How to complete this task
Each record should be written out exactly as given.

Record set

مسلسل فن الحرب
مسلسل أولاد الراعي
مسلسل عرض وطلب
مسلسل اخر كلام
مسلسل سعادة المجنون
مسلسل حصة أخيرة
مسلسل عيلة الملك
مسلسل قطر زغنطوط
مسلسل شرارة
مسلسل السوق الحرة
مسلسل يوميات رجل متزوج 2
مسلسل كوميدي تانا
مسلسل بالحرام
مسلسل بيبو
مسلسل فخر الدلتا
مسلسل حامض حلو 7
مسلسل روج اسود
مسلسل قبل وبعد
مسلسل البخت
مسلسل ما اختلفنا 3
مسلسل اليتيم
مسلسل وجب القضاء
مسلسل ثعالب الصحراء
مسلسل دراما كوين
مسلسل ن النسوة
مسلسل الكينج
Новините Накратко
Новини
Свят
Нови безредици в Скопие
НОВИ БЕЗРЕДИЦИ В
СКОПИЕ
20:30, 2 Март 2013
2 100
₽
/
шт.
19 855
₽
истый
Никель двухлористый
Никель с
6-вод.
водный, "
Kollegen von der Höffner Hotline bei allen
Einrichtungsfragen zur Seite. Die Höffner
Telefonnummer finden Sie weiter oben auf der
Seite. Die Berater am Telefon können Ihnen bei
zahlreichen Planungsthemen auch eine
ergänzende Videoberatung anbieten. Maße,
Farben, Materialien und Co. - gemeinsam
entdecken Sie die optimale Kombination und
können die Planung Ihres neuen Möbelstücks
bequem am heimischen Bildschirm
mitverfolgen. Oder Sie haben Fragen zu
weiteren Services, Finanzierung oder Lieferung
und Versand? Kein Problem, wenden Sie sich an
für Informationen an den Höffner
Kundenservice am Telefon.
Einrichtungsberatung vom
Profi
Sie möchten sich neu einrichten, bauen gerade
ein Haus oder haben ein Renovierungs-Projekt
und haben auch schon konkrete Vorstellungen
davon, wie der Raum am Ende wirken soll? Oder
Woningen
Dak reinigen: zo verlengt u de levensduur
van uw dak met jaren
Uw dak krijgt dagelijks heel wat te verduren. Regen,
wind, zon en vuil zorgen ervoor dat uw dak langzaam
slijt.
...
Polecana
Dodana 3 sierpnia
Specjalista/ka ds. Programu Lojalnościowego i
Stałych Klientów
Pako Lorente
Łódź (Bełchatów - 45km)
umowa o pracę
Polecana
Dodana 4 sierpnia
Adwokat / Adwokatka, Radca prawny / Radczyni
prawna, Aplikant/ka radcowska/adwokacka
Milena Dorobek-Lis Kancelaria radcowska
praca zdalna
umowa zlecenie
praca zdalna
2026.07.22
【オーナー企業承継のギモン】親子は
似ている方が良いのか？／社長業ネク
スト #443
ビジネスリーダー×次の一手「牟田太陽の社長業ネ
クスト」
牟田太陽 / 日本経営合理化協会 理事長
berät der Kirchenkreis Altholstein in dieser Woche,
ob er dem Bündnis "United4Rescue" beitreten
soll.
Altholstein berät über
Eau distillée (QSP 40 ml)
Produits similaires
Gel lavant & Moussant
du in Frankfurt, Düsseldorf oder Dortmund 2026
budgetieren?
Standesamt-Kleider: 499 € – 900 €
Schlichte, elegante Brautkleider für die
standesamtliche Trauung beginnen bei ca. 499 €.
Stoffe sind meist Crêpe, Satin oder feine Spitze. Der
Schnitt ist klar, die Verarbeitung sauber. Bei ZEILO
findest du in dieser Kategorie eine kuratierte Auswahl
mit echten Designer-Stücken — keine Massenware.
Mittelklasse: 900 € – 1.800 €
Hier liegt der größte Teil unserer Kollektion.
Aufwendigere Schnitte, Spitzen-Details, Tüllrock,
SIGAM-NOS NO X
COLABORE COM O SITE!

Output for this exercise
مسلسل فن الحرب
مسلسل أولاد الراعي
مسلسل عرض وطلب
مسلسل اخر كلام
مسلسل سعادة المجنون
مسلسل حصة أخيرة
مسلسل عيلة الملك
مسلسل قطر زغنطوط
مسلسل شرارة
مسلسل السوق الحرة
مسلسل يوميات رجل متزوج 2
مسلسل كوميدي تانا
مسلسل بالحرام
مسلسل بيبو
مسلسل فخر الدلتا
مسلسل حامض حلو 7
مسلسل روج اسود
مسلسل قبل وبعد
مسلسل البخت
مسلسل ما اختلفنا 3
مسلسل اليتيم
مسلسل وجب القضاء
مسلسل ثعالب الصحراء
مسلسل دراما كوين
مسلسل ن النسوة
مسلسل الكينج
Новините Накратко
Новини
Свят
Нови безредици в Скопие
НОВИ БЕЗРЕДИЦИ В
СКОПИЕ
20:30, 2 Март 2013
2 100
₽
/
шт.
19 855
₽
истый
Никель двухлористый
Никель с
6-вод.
водный, "
Kollegen von der Höffner Hotline bei allen
Einrichtungsfragen zur Seite. Die Höffner
Telefonnummer finden Sie weiter oben auf der
Seite. Die Berater am Telefon können Ihnen bei
zahlreichen Planungsthemen auch eine
ergänzende Videoberatung anbieten. Maße,
Farben, Materialien und Co. - gemeinsam
entdecken Sie die optimale Kombination und
können die Planung Ihres neuen Möbelstücks
bequem am heimischen Bildschirm
mitverfolgen. Oder Sie haben Fragen zu
weiteren Services, Finanzierung oder Lieferung
und Versand? Kein Problem, wenden Sie sich an
für Informationen an den Höffner
Kundenservice am Telefon.
Einrichtungsberatung vom
Profi
Sie möchten sich neu einrichten, bauen gerade
ein Haus oder haben ein Renovierungs-Projekt
und haben auch schon konkrete Vorstellungen
davon, wie der Raum am Ende wirken soll? Oder
Woningen
Dak reinigen: zo verlengt u de levensduur
van uw dak met jaren
Uw dak krijgt dagelijks heel wat te verduren. Regen,
wind, zon en vuil zorgen ervoor dat uw dak langzaam
slijt.
...
Polecana
Dodana 3 sierpnia
Specjalista/ka ds. Programu Lojalnościowego i
Stałych Klientów
Pako Lorente
Łódź (Bełchatów - 45km)
umowa o pracę
Polecana
Dodana 4 sierpnia
Adwokat / Adwokatka, Radca prawny / Radczyni
prawna, Aplikant/ka radcowska/adwokacka
Milena Dorobek-Lis Kancelaria radcowska
praca zdalna
umowa zlecenie
praca zdalna
2026.07.22
【オーナー企業承継のギモン】親子は
似ている方が良いのか？／社長業ネク
スト #443
ビジネスリーダー×次の一手「牟田太陽の社長業ネ
クスト」
牟田太陽 / 日本経営合理化協会 理事長
berät der Kirchenkreis Altholstein in dieser Woche,
ob er dem Bündnis "United4Rescue" beitreten
soll.
Altholstein berät über
Eau distillée (QSP 40 ml)
Produits similaires
Gel lavant & Moussant
du in Frankfurt, Düsseldorf oder Dortmund 2026
budgetieren?
Standesamt-Kleider: 499 € – 900 €
Schlichte, elegante Brautkleider für die
standesamtliche Trauung beginnen bei ca. 499 €.
Stoffe sind meist Crêpe, Satin oder feine Spitze. Der
Schnitt ist klar, die Verarbeitung sauber. Bei ZEILO
findest du in dieser Kategorie eine kuratierte Auswahl
mit echten Designer-Stücken — keine Massenware.
Mittelklasse: 900 € – 1.800 €
Hier liegt der größte Teil unserer Kollektion.
Aufwendigere Schnitte, Spitzen-Details, Tüllrock,
SIGAM-NOS NO X
COLABORE COM O SITE!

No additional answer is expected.